**** EXERCISE DATA
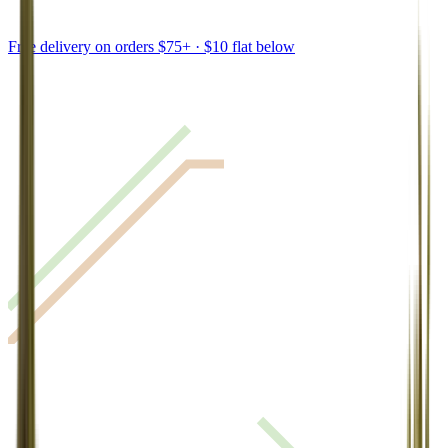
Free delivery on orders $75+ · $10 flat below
********
**** EXERCISE DATA
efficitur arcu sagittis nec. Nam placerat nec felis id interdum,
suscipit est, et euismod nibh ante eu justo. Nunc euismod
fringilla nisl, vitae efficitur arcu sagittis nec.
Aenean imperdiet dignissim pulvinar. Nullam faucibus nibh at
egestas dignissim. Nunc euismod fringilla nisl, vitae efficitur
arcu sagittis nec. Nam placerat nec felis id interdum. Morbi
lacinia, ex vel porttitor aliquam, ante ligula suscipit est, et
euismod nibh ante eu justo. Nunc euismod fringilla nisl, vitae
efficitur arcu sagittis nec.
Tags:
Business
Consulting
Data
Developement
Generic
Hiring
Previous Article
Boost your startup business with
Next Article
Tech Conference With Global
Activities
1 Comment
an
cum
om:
********
**** EXERCISE DATA
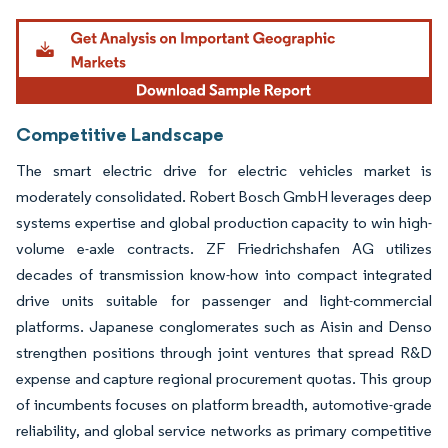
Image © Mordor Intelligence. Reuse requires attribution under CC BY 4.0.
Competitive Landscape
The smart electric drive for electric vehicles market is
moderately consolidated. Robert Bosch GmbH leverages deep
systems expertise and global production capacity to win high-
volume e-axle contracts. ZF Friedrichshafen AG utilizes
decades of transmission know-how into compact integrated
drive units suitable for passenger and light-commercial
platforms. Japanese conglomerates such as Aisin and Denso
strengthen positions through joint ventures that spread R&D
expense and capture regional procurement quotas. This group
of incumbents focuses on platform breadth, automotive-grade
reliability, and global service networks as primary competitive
********
[ACTION ITEM]: Find "suscipit est, et euismod" in the entries above and copy that whole line exactly, then each line after it through the line that contains "lacinia, ex vel".

[RESPONSE TO THE EXERCISE]:
suscipit est, et euismod nibh ante eu justo. Nunc euismod
fringilla nisl, vitae efficitur arcu sagittis nec.
Aenean imperdiet dignissim pulvinar. Nullam faucibus nibh at
egestas dignissim. Nunc euismod fringilla nisl, vitae efficitur
arcu sagittis nec. Nam placerat nec felis id interdum. Morbi
lacinia, ex vel porttitor aliquam, ante ligula suscipit est, et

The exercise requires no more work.